Fr. 10.09.09 at 12:02 am

What I don’t understand is the bit about funding biomedical research instead.

There’s plenty of evidence on TV that praying is the most effective therapy against tumor growth, and that depleting CD4+ T helper lymphocytes are homosexuals getting what they rightly deserve for their depravity. By what virtue, then, is there even a National Science Foundation? Copy and paste if needed; the National Endowment for the Arts should come next.

Demagogues never disappoint me for being demagogues. It’s just that they never push the argument to its end.

42

Fr. 10.09.09 at 12:07 am

Oh, I forgot to post my own amendment:

The U.S. Senate may have some interesting theories about democracy, but Americans who have an interest in democratic politics can turn to the House of Representatives, the White House, the print media, and a seemingly endless number of political commentators on the internet who actually do shit and provide a myriad of viewpoints to answer the same questions.

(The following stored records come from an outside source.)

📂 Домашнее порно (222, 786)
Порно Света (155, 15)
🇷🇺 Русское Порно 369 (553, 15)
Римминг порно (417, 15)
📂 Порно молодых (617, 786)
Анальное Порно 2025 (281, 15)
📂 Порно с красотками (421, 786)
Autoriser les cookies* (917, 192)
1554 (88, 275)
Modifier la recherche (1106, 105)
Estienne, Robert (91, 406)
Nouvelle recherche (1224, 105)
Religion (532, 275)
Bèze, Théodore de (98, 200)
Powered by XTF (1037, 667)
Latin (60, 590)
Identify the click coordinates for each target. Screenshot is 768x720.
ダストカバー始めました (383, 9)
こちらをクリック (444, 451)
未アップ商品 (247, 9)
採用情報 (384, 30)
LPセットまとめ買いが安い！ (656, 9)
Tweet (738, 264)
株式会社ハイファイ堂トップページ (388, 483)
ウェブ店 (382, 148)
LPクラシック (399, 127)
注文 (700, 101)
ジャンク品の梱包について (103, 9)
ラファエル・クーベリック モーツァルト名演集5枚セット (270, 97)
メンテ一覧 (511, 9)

Oh, I just love the possibilities of that paragraph.

43

rea 10.09.09 at 2:45 am

What I don’t understand is the bit about funding biomedical research instead.

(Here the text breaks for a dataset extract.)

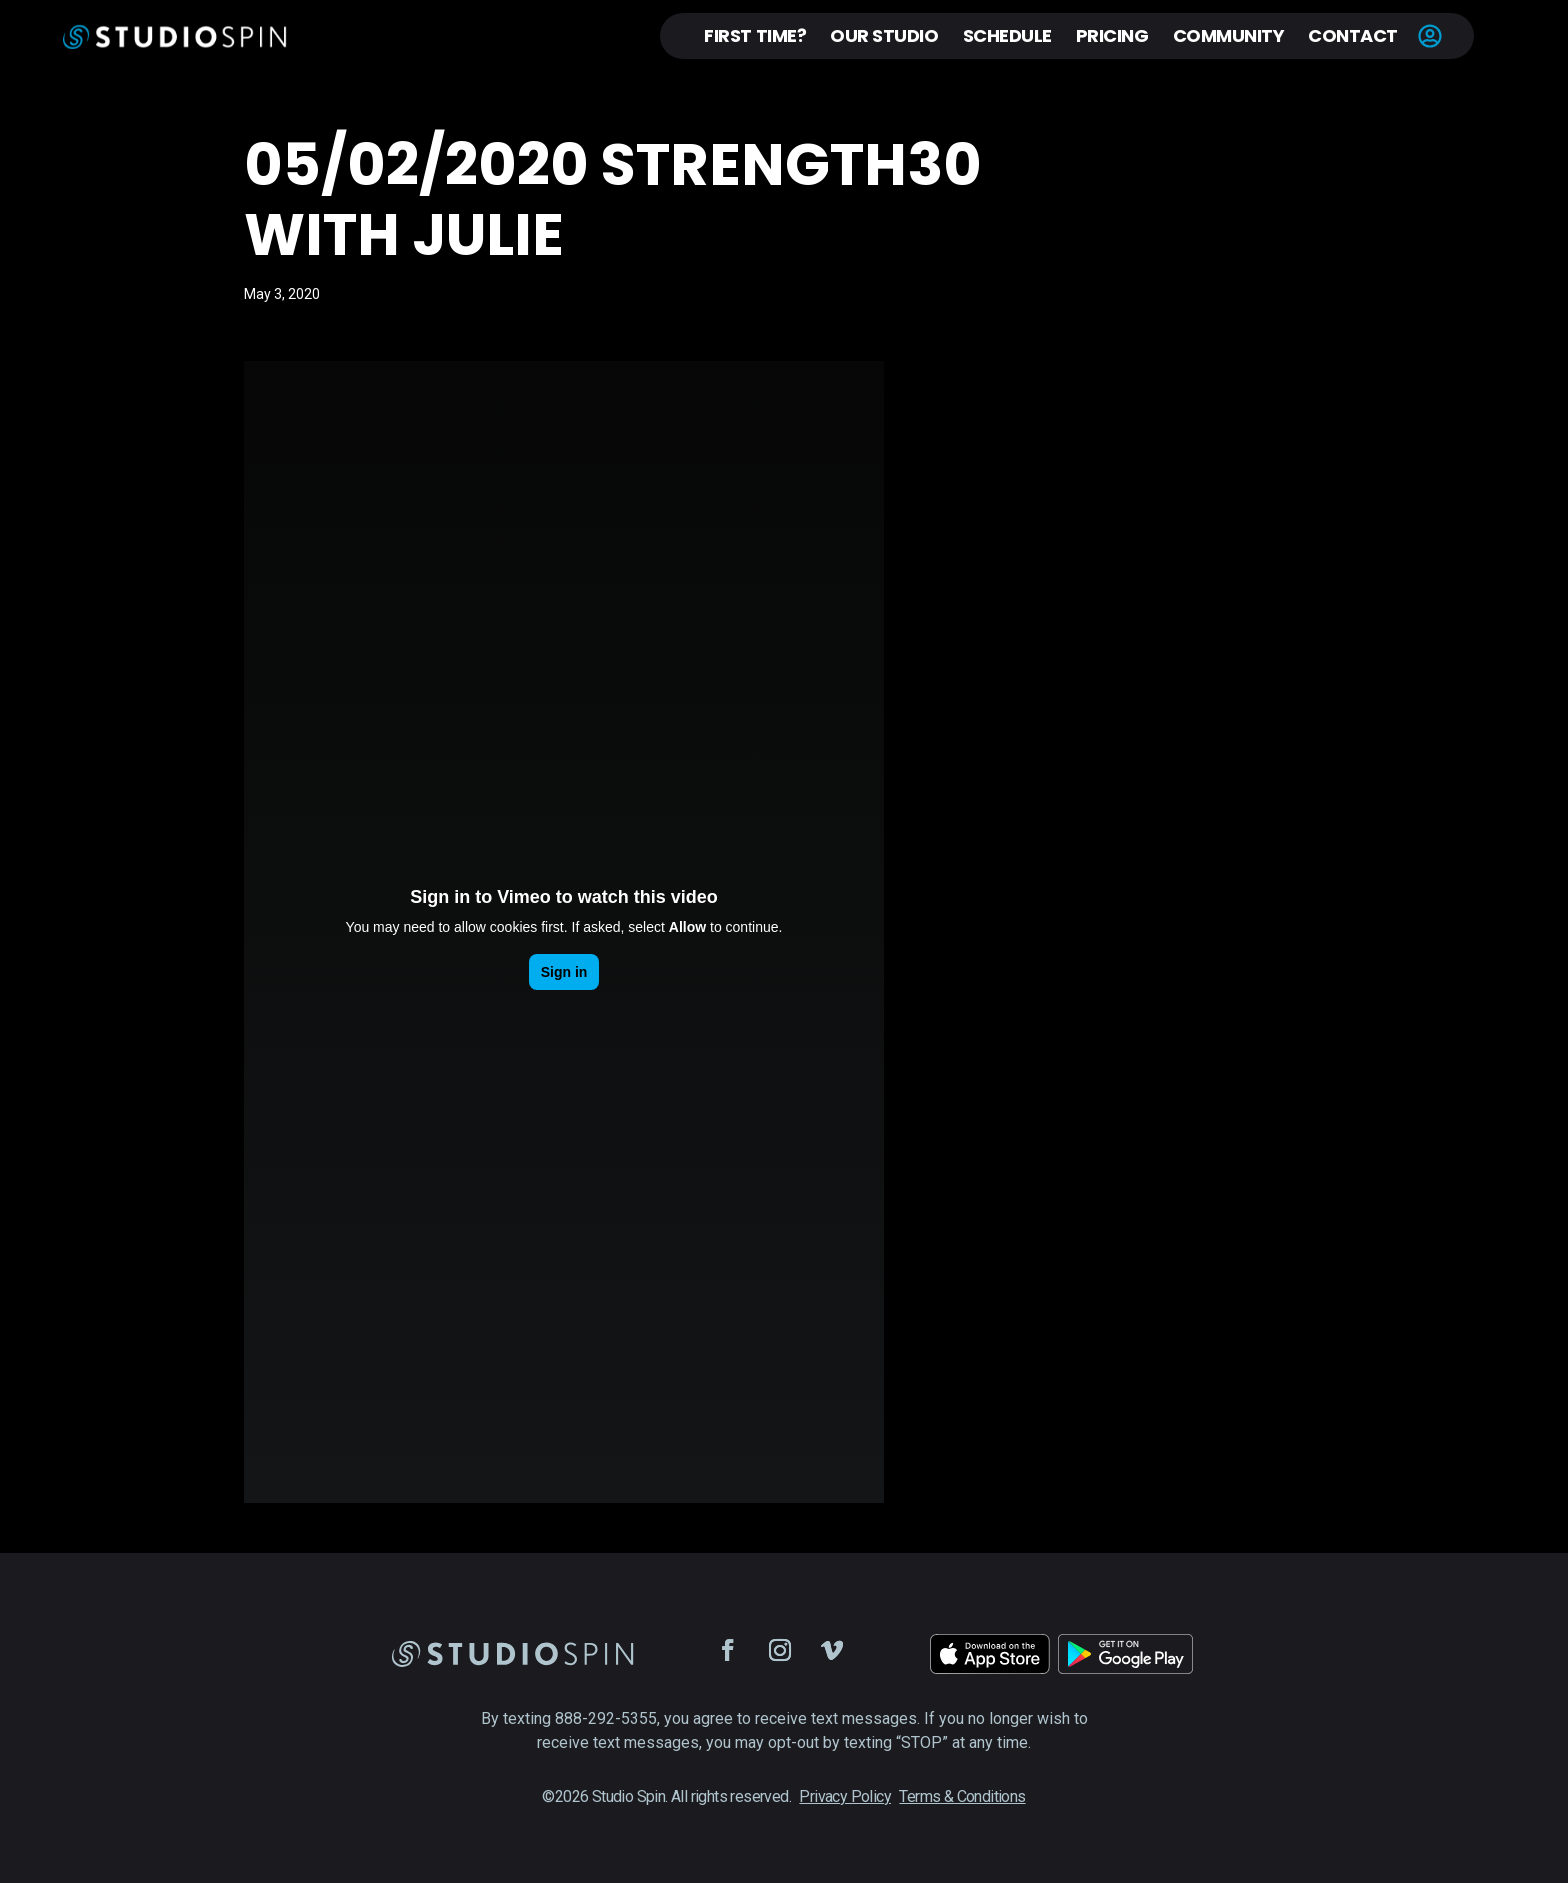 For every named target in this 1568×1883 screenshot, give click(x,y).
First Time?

Well, Coburn is an MD, believe it or not. members of his tribe obviously deserve funding.

44

Fr. 10.09.09 at 3:08 am

Well if he’s an MD, he has obviously never spent more than five minutes with a biomedical researcher. I know immunologists who get sh!tloads of cash from all sorts of national agencies to work on something they know for certain will never have the smallest clinical application.

45

hix 10.09.09 at 11:47 pm

Are we already at the point where political science has to hide behind “we are empirical, so wer do serious science”. Dont let this go down the economics way were complicated impressive math with nothing behind gets the only legitimation.

46

ALX 10.11.09 at 9:55 pm

This is doubly funny, because not only were Plato and Aristotle funded by their respective governments, their governments were funded in large part by slave labour. So I guess following the cited logic that sort of makes for a good defense of slave-labour as well as government-subsidies for political science.

47

ALX 10.11.09 at 9:56 pm

Above, I was trying to quote the following comment (#17):

“I was a political science major and I agree with Coburn. Government funds should go to real science not a bunch of academics sorting over theories that really mean little to most people. Did Jefferson or Plato or Aristotle need government funding for their political theories?”

48

Chris 10.15.09 at 12:01 am

As a political science major I am somewhat disheartened by the pile-on. Of course, international security doesn’t matter at all, much the same way it won’t matter when the world erupts in nuclear war. Additionally, studies of democratization and social movements don’t matter at all because dissidents in Iran will never move against their theocratic government. I hope my sarcasm brings the point home, but just in case, Coburn doesn’t have a freaking clue!